Les missions de l’assistant médical

Le champ des missions confiées aux assistants médicaux est volontairement large, chaque médecin pouvant définir le contenu de ces missions pour l’adapter à l’organisation de son cabinet, dans les conditions définies à l’article L. 4161-1 du code de la santé publique, et en contrepartie de l’engagement d’augmenter sa patientèle.
Ainsi, les assistants médicaux peuvent exercer des missions variées, selon les besoins des médecins, généralistes comme spécialistes, qui les embaucheront.

Concrètement, l’assistant médical peut prendre en charge 3 types de missions :

  • des missions de nature administrative : comme par exemple, l’accueil du patient, la création et la gestion de son dossier, la facturation de la consultation, l’accompagnement de la mise en place de la télémédecine au sein du cabinet ;
  • la préparation et le déroulement de la consultation : aide à l’habillage, déshabillage, prise de constantes (prise de tension, pesée, taille), mise à jour du dossier du patient concernant les dépistages, vaccinations, recueil d’informations utiles sur les modes de vie pour alerter le médecin si nécessaire, délivrance des tests (test angine par exemple) et de kits de dépistage, préparation et aide à la réalisation d’actes techniques (pour un électrocardiogramme, par exemple) ;
  • des missions d’organisation et de coordination : notamment avec les autres acteurs de santé.
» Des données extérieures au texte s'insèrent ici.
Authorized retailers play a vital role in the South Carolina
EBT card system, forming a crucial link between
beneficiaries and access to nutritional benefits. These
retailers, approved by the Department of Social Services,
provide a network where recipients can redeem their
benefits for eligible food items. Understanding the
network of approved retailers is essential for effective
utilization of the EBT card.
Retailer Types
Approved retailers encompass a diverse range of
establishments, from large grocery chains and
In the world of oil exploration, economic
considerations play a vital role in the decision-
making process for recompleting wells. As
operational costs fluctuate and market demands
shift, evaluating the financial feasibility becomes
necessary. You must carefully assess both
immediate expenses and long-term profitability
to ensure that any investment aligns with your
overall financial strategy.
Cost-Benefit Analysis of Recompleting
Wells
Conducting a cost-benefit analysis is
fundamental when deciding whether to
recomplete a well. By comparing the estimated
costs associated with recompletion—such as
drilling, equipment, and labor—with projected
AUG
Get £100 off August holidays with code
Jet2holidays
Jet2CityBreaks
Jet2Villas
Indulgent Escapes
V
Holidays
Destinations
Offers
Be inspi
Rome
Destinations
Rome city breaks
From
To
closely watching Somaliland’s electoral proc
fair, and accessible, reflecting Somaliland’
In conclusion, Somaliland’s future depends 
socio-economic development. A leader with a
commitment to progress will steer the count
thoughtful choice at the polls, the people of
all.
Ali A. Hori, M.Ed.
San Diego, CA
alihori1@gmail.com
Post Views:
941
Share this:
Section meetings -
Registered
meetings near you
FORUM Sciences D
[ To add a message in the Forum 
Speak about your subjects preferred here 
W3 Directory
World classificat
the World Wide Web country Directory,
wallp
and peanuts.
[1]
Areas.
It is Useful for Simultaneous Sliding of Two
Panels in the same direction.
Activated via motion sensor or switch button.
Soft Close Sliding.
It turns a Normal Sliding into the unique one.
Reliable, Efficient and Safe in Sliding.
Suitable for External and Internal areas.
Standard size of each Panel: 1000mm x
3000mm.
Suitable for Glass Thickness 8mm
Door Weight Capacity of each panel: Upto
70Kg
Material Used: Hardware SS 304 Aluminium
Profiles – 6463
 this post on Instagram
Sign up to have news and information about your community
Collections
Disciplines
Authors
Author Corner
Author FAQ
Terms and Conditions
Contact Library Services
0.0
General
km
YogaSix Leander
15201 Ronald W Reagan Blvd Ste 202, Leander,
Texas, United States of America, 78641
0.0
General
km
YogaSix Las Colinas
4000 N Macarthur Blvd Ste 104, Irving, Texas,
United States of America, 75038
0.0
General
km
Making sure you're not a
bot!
Il peut ainsi organiser un rendez-vous avec un médecin spécialiste, avec un hôpital en prévision d’une admission mais aussi avec d’autres professionnels de santé comme une infirmière, un masseur-kinésithérapeute ou une sage-femme ou autre.

L’assistant médical n’est pas un professionnel de santé et ses compétences attestées n’autorisent que la réalisation d’examens avec des appareils totalement automatiques, y compris pour les profils soignants (IDE, auxiliaires de puériculture, aides-soignants), embauchés et formés pour exercer cette activité.

Cela implique notamment :

  • pas d’activité 100 % distanciel ;
  • pas d’activité exclusive au domicile des patients (pas d’indemnités kilométriques) ;
  • une appréciation par le médecin employeur qui engage sa responsabilité pour les actes réalisés sans sa supervision ni sa présence.
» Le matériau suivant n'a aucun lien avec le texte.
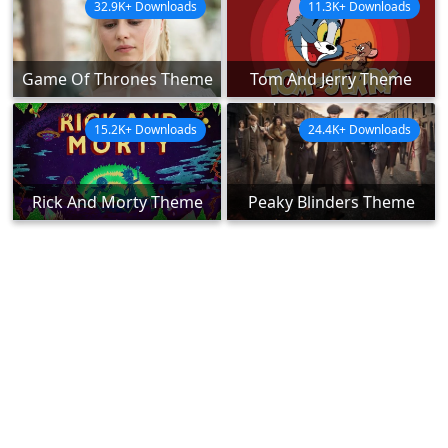
32.9K+ Downloads
11.3K+ Downloads
Game Of Thrones Theme
Tom And Jerry Theme
15.2K+ Downloads
24.4K+ Downloads
Rick And Morty Theme
Peaky Blinders Theme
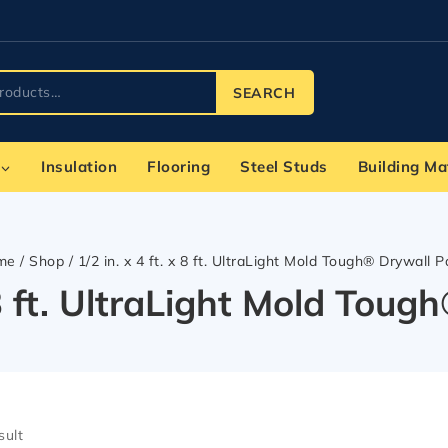
SEARCH
Insulation
Flooring
Steel Studs
Building Ma
me
/
Shop
/
1/2 in. x 4 ft. x 8 ft. UltraLight Mold Tough® Drywall P
x 8 ft. UltraLight Mold Tou
sult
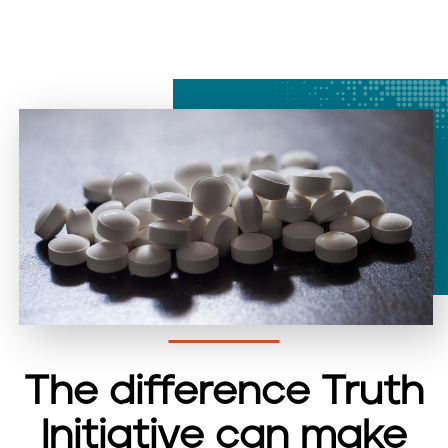
The difference Truth
Initiative can make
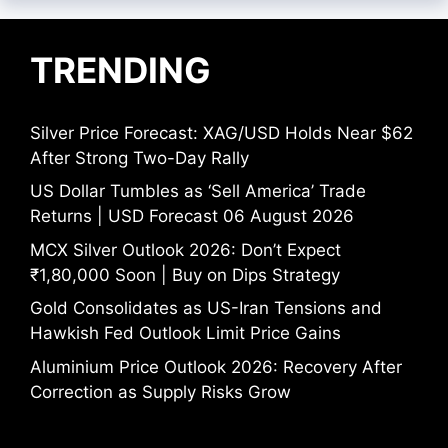
TRENDING
Silver Price Forecast: XAG/USD Holds Near $62
After Strong Two-Day Rally
US Dollar Tumbles as ‘Sell America’ Trade
Returns | USD Forecast 06 August 2026
MCX Silver Outlook 2026: Don’t Expect
₹1,80,000 Soon | Buy on Dips Strategy
Gold Consolidates as US-Iran Tensions and
Hawkish Fed Outlook Limit Price Gains
Aluminium Price Outlook 2026: Recovery After
Correction as Supply Risks Grow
Le poste d’assistant médical ne se substitue pas à d’autres professions de santé, intervenant dans la prise en charge des patients, il s’agit d’une fonction avec des missions propres.

Profil et formation de l’assistant médical

La fonction d’assistant médical peut être assurée aussi bien par d’actuels aides-soignants, infirmiers, secrétaires médicaux ou tout autre profil avec un niveau 4 (baccalauréat ou équivalent) souhaitant suivre cette voie professionnelle.

Le médecin signataire du contrat s’engage à vérifier l’obtention des certifications nécessaires à l’emploi d’un assistant médical avant le recrutement ou, à défaut, à inscrire son assistant médical à la formation dédiée.

L’assistant médical devra être formé ou s’engager à suivre une formation spécifique conduite en alternance, ouverte à la validation des acquis de l’expérience (VAE) dont le contenu a été défini par les partenaires sociaux dans le cadre de la convention collective des personnels des cabinets médicaux.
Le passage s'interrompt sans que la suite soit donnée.